Зато в моих одноклассников словно вселяется дьявол. Лапанье одноклассниц становится повальным и тотальным. Только Люськи Власовой, круглой пятёрочницы, живущей в моём же подъезде, это не касается. Она остервенело отбивается портфелем, кричит во всё горло: «Дурак!» – и из-за этого лапать её противно и неинтересно. Да и что взять с круглой отличницы! Другие же одноклассницы просто превращаются в каких-то мартышек. От назойливых рук они со смехом уворачиваются, подпрыгивают или сами дёргают мальчишек за их пиписки. Эта игра продолжается непрерывно: мы идём из класса в класс, с этажа на этаж, растянувшись вереницей, а парням это только и надо.

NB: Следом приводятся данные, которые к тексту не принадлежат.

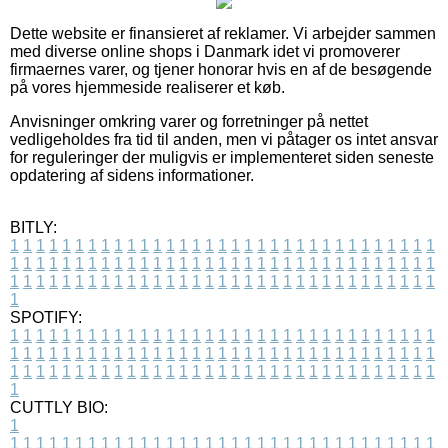
Dette website er finansieret af reklamer. Vi arbejder sammen
med diverse online shops i Danmark idet vi promoverer
firmaernes varer, og tjener honorar hvis en af de besøgende
på vores hjemmeside realiserer et køb.
Anvisninger omkring varer og forretninger på nettet
vedligeholdes fra tid til anden, men vi påtager os intet ansvar
for reguleringer der muligvis er implementeret siden seneste
opdatering af sidens informationer.
BITLY:
1
1
1
1
1
1
1
1
1
1
1
1
1
1
1
1
1
1
1
1
1
1
1
1
1
1
1
1
1
1
1
1
1
1
1
1
1
1
1
1
1
1
1
1
1
1
1
1
1
1
1
1
1
1
1
1
1
1
1
1
1
1
1
1
1
1
1
1
1
1
1
1
1
1
1
1
1
1
1
1
1
1
1
1
1
1
1
1
1
1
1
1
1
1
1
1
1
1
1
1
SPOTIFY:
1
1
1
1
1
1
1
1
1
1
1
1
1
1
1
1
1
1
1
1
1
1
1
1
1
1
1
1
1
1
1
1
1
1
1
1
1
1
1
1
1
1
1
1
1
1
1
1
1
1
1
1
1
1
1
1
1
1
1
1
1
1
1
1
1
1
1
1
1
1
1
1
1
1
1
1
1
1
1
1
1
1
1
1
1
1
1
1
1
1
1
1
1
1
1
1
1
1
1
1
CUTTLY BIO:
1
1
1
1
1
1
1
1
1
1
1
1
1
1
1
1
1
1
1
1
1
1
1
1
1
1
1
1
1
1
1
1
1
1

Наша Людмила Фёдоровна ничего не замечает. Или делает вид, что ничего не замечает – ни одного замечания! Потрясающе. Девчонки и дружба с ними теряют в моих глазах абсолютно всё – это же просто какие-то б…ди, смотри, да им нравится! Дело кончается тем, что гордый Сашка Поликарпов хвастает мне, что перелапал уже абсолютно всех и даже договорился с Надей Сидоровой, что по окончании учёбы в конце мая она ему обязательно даст выеб…ть себя где-нибудь в укромном углу. Я не могу в это поверить. Тогда он приглашает меня пойти вместе с ними после школы домой и просит Надю подтвердить достигнутую договорённость. И Надька, нимало не стесняясь, объявляет мне:

– Да, мы с Сашкой договорились – вот летом встретимся, разденемся, и он меня выеб…т, потому что я знаю, как это делается, и вообще это очень приятно. Так что потерпи немного.

Сашка смотрит на меня торжествующе, и ещё битых полчаса, пока мы идём до его дома, он расспрашивает Надьку о разных подробностях, и она только бубнит:

– Да, я к тебе приду, и ты меня вые…шь, и всё будет хорошо, и никто не узнает, и нечего нам бояться!

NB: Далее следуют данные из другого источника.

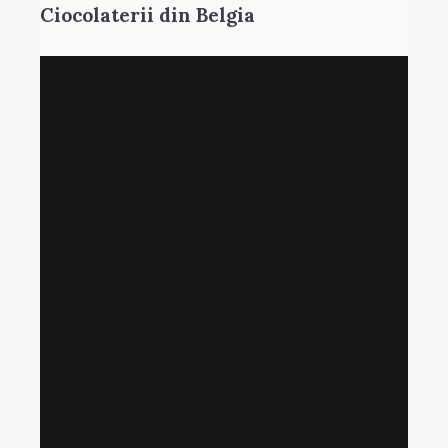
Ciocolaterii din Belgia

Внезапно летом мы переезжаем с мамой-папой на другую квартиру, мне приходится перейти в другую школу и не дождаться этого замечательного момента.

А за год до этого я в первый раз еду на юг. В жизни я ещё никуда не ездил, всё на даче сидел, и мне, обычному совковому уроду, даже в голову не приходило, что можно куда-то поехать, хоть на другой конец света! А в это время мой будущий одноклассник Саша Полуянов, или попросту Лунь, уже второй год сидел на Кипре, где работали его родители, и запросто встречался с Гагариным, который приехал порадовать киприотов своей персоной. И Гагарин ему написал какую-то глупость на фотокарточке. Наверное, она так и затерялась впоследствии, потому что Лунь её везде таскал с собой, разве что жопу не подтирал ею.

И вот моя бедная мама после десяти лет беспросветной жизни решается убедить папу, что ей очень хочется съездить к Чёрному морю, потому что она не отдыхала у моря вечность.

– Ну ведь ты же каждый год по профсоюзной путёвке ездишь бесплатно в Ессентуки лечить свою язву!

Папа страшно озадачен: его попрекают язвой, от которой он загибается. Ну, что делать? Денег ведь всё равно нет – всей семьёй не поедешь! А мама продолжает ныть:

– Ну, вот на работе впервые предлагают за тридцать процентов поехать в санаторий, раньше всё начальники хапали эти дешёвые путёвки на юг, а теперь вдруг мне выпал счастливый билет…

И папа вздыхает, но выдвигает одно условие:

– Хорошо, я отпущу тебя одну на юг… без меня… но только если ты возьмёшь с собой нашего сына – ведь он вообще никогда не был на юге.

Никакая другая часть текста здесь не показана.